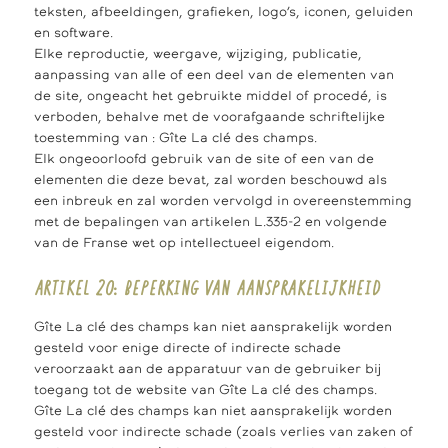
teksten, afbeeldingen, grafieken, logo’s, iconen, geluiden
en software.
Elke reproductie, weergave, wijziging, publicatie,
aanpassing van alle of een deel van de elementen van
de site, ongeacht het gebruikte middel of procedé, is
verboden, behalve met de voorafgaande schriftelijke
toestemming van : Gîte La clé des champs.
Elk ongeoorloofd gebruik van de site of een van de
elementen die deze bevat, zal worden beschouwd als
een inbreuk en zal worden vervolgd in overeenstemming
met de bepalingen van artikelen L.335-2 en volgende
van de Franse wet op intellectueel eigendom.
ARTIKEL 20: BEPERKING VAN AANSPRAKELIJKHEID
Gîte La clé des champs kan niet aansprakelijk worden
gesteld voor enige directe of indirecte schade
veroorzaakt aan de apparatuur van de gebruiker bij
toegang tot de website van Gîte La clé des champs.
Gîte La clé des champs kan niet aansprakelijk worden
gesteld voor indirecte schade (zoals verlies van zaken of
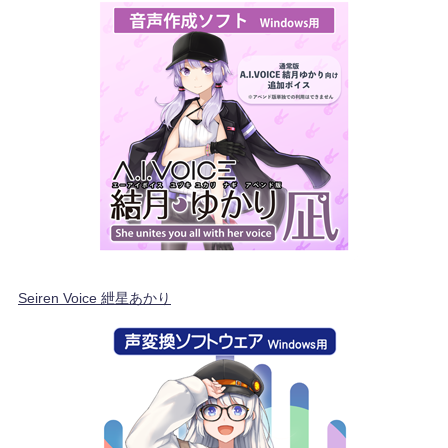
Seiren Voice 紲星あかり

--

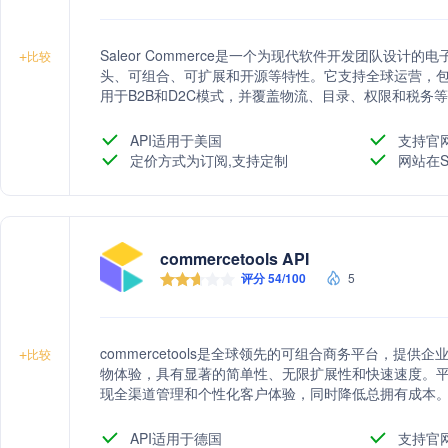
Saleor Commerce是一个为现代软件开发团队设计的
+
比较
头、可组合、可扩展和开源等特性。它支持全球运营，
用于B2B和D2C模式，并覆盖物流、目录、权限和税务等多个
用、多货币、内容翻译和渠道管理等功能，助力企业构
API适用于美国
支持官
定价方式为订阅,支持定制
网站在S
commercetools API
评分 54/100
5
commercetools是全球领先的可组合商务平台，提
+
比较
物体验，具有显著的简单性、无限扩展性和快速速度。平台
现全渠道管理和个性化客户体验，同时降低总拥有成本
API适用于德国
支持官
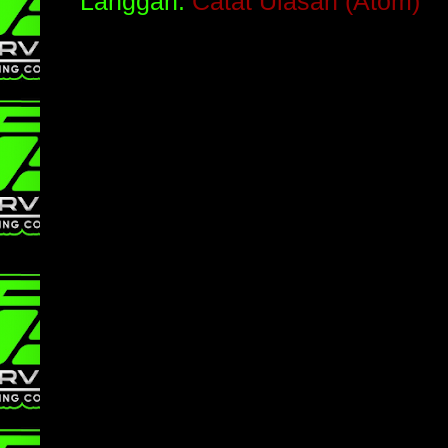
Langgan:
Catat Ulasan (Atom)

...

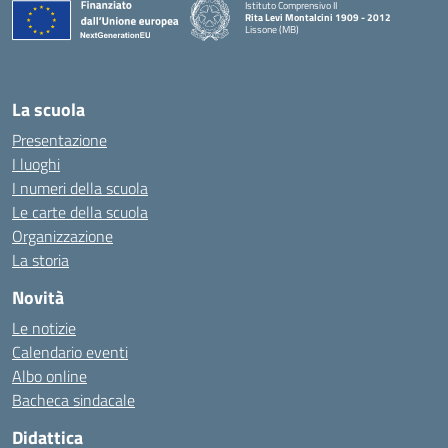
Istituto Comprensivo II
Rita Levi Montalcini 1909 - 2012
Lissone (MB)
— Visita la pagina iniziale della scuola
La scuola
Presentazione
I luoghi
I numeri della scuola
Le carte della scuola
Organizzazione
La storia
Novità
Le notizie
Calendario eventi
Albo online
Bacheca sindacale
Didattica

> **Instructions to follow**: Once the line with "头、可组合、可扩展和开源等特性。它支持全球运营，" has been found above, output that line and every later line exactly, stopping after the line with "Catat Ulasan (Atom)", and omit the pictures.

> **Answer box**:
头、可组合、可扩展和开源等特性。它支持全球运营，
用于B2B和D2C模式，并覆盖物流、目录、权限和税务等多个
用、多货币、内容翻译和渠道管理等功能，助力企业构
API适用于美国
支持官
定价方式为订阅,支持定制
网站在S
commercetools API
评分 54/100
5
commercetools是全球领先的可组合商务平台，提
+
比较
物体验，具有显著的简单性、无限扩展性和快速速度。平台
现全渠道管理和个性化客户体验，同时降低总拥有成本
API适用于德国
支持官
Langgan:
Catat Ulasan (Atom)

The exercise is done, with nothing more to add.